Despite the inevitable conflicts between grown moms and daughters, the relationships are generally strong, supportive, and close. "There is great value in this bond because mothers and daughters care so much for one another," says study author Karen L. Fingerman, PhD. If you’d like to be closer but run into the same roadblocks over and over, here’s some advice to overcome the most common issues.
• You find it hard to enjoy time with mom: Stop trying to change her, and focus on what you do enjoy, says Fingerman.
• You keep clashing over the same old issues: The women who had the strongest relationships didn't take the conflicts personally. Instead, they tended to see criticism as a reflection of their mother's habits or traits.
• The relationship feels too close for comfort: Daughters who did the best with this accepted that their mothers wanted more time together. Instead of telling their moms what they couldn't do, these daughters focused on when they could get together and what they could do for their mothers.
If you’re like a lot of women, you’d drop everything to help a friend in need — but often don’t pay yourself the same respect.

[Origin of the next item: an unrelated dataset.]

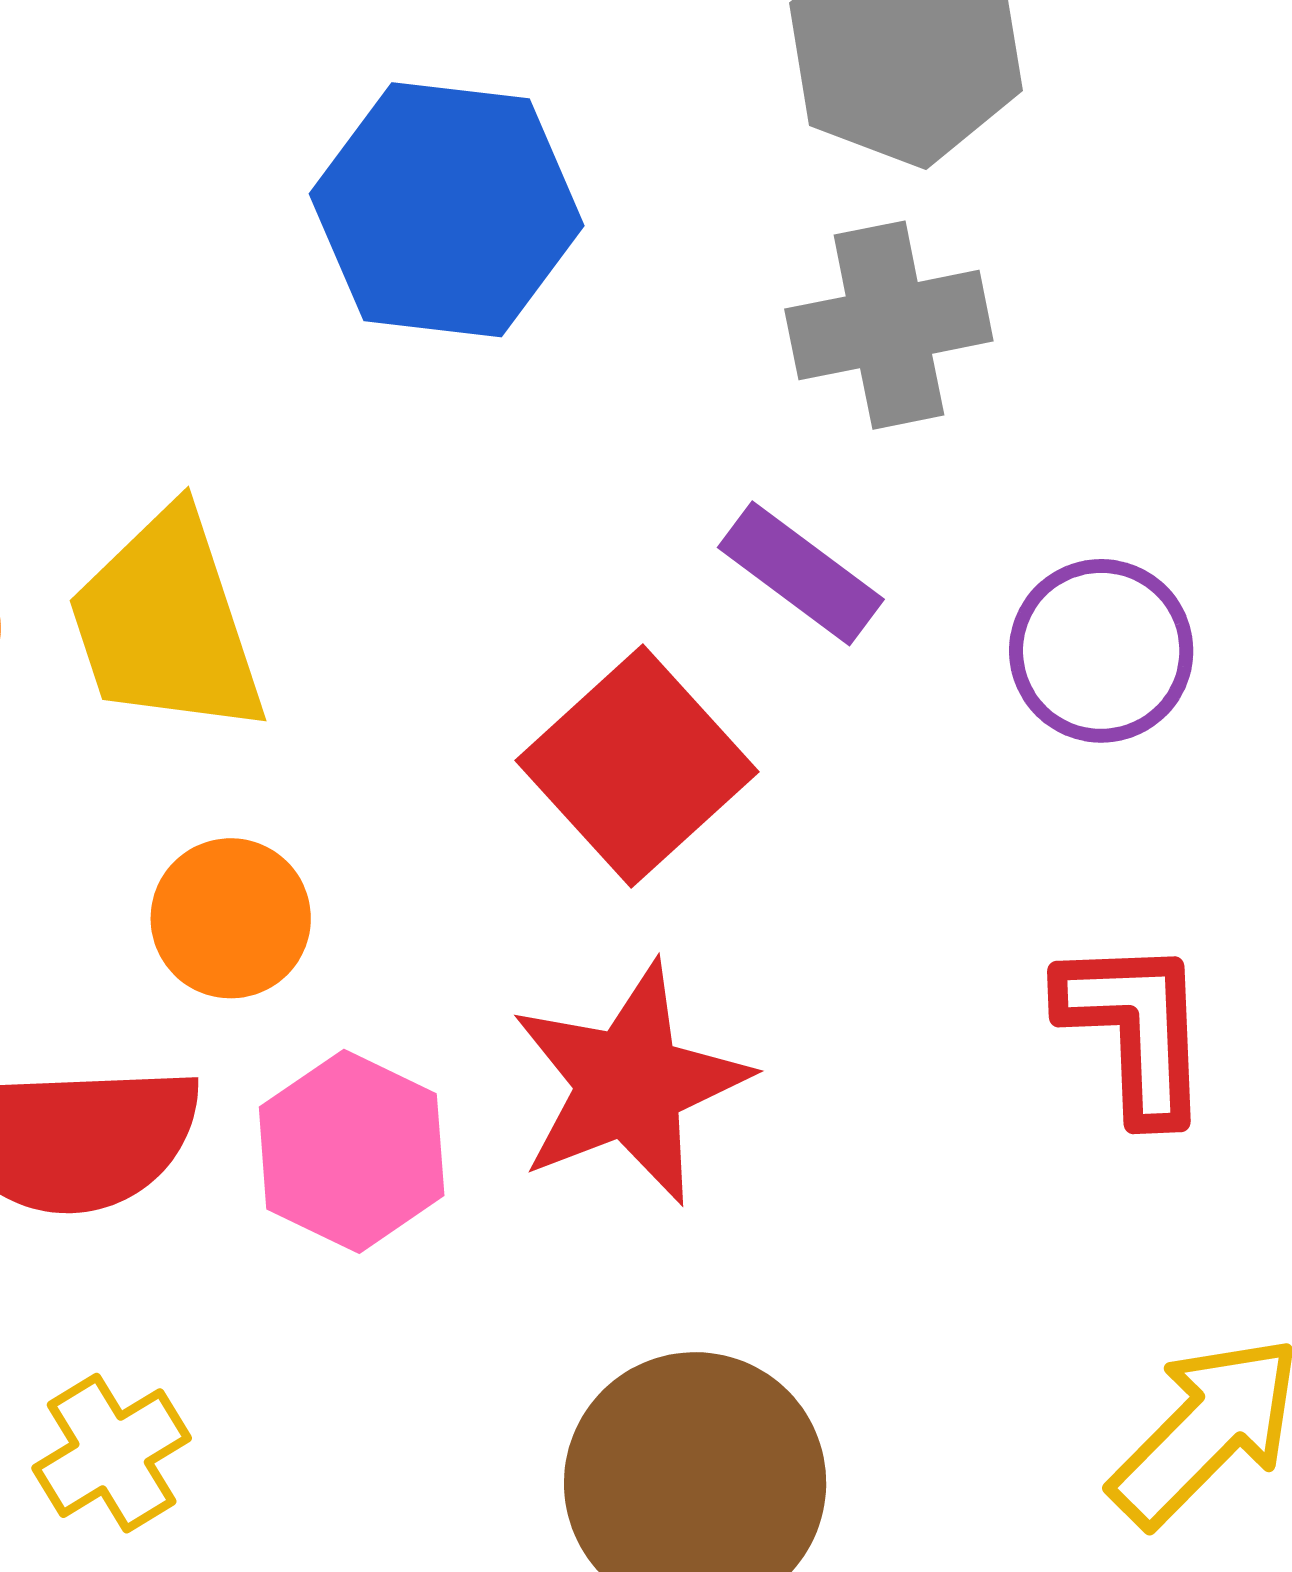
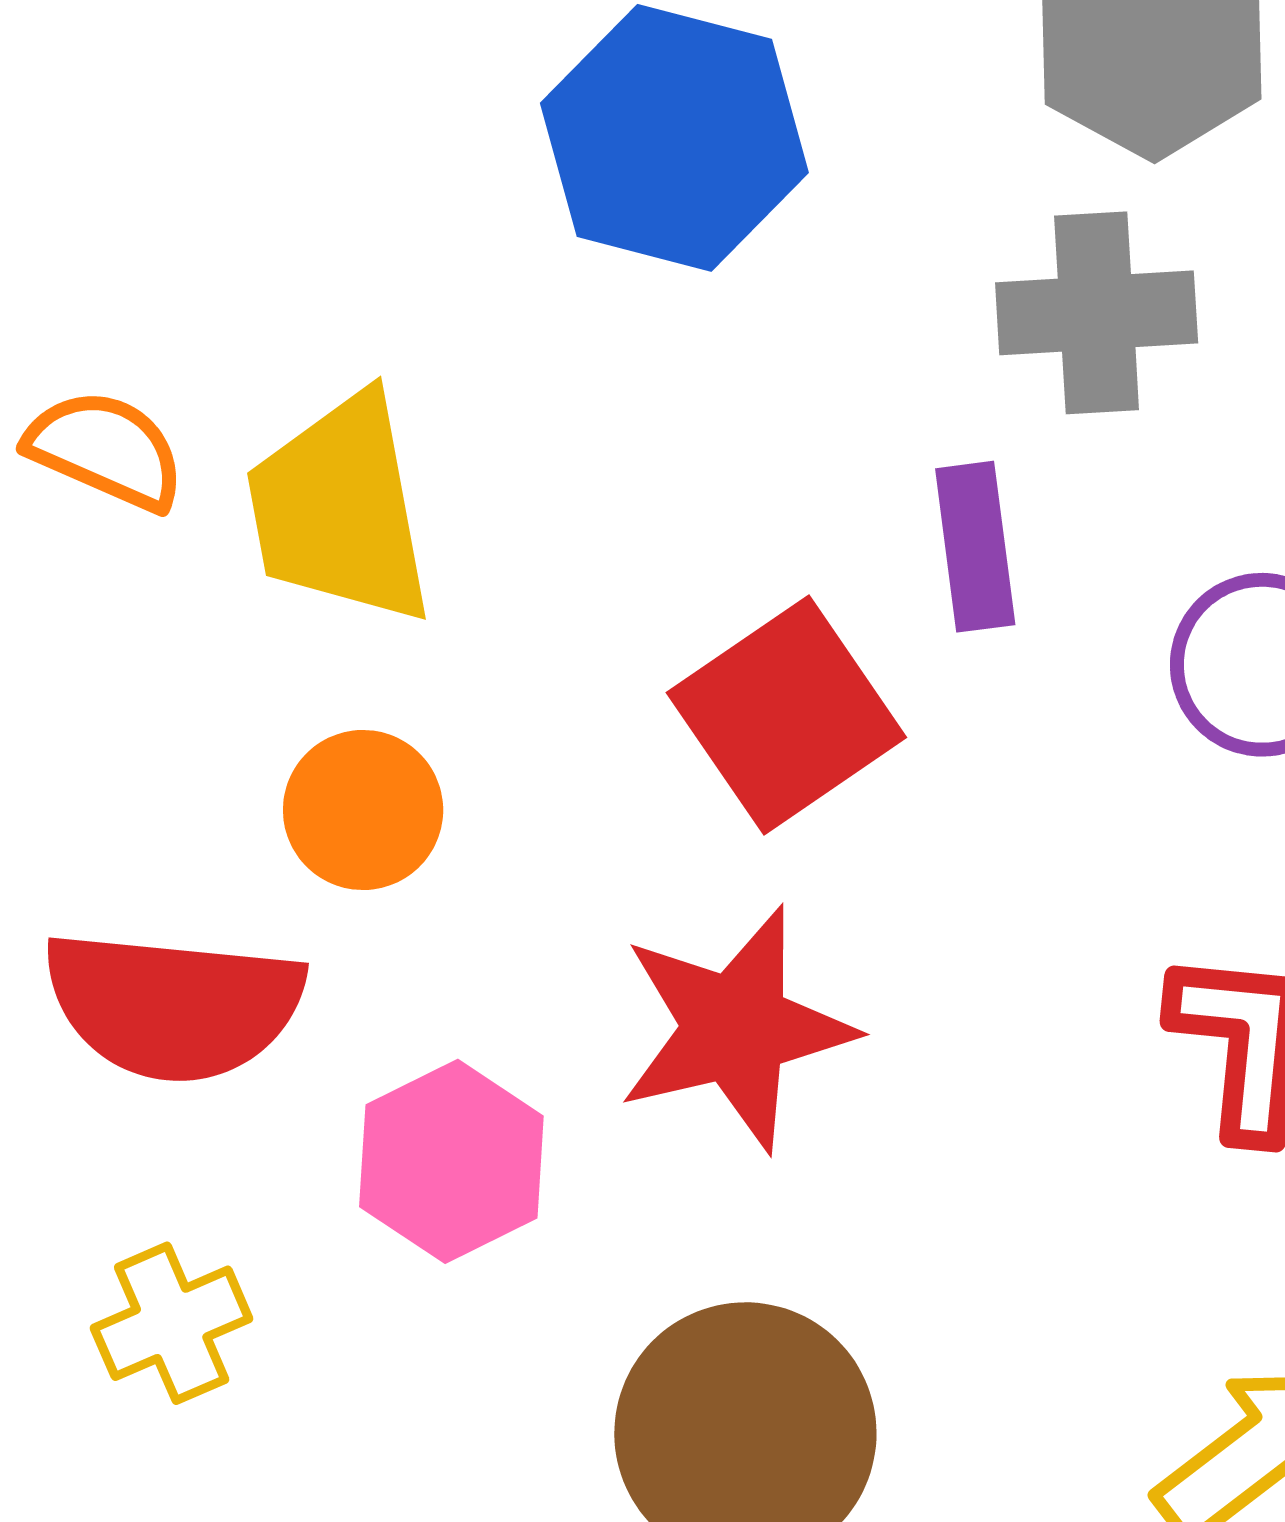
purple rectangle: (801, 573) -> (975, 547), turned 38
pink hexagon: (352, 1151) -> (451, 1161), moved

So, how does one befriend herself, exactly? It starts with self-knowledge, says Prevention advisor Pamela Peeke, MD, MPH, an assistant clinical professor of medicine at the University of Maryland. “Getting to know yourself is an amazing adventure,” she says. “Think of what makes you fall in love with someone: how genuine, sincere, and caring they can be; the unconditional love they offer, no matter what. Doesn't that describe how you should feel about yourself?”
Peeke recommends you repeat the following mantra as a reminder: "I love and honor myself as I do the other important people in my life." To give yourself the TLC you deserve, write down seven things that make you feel happy and healthy (cooking dinner, talking to a friend, running, reading a book), and make sure you do at least one every day.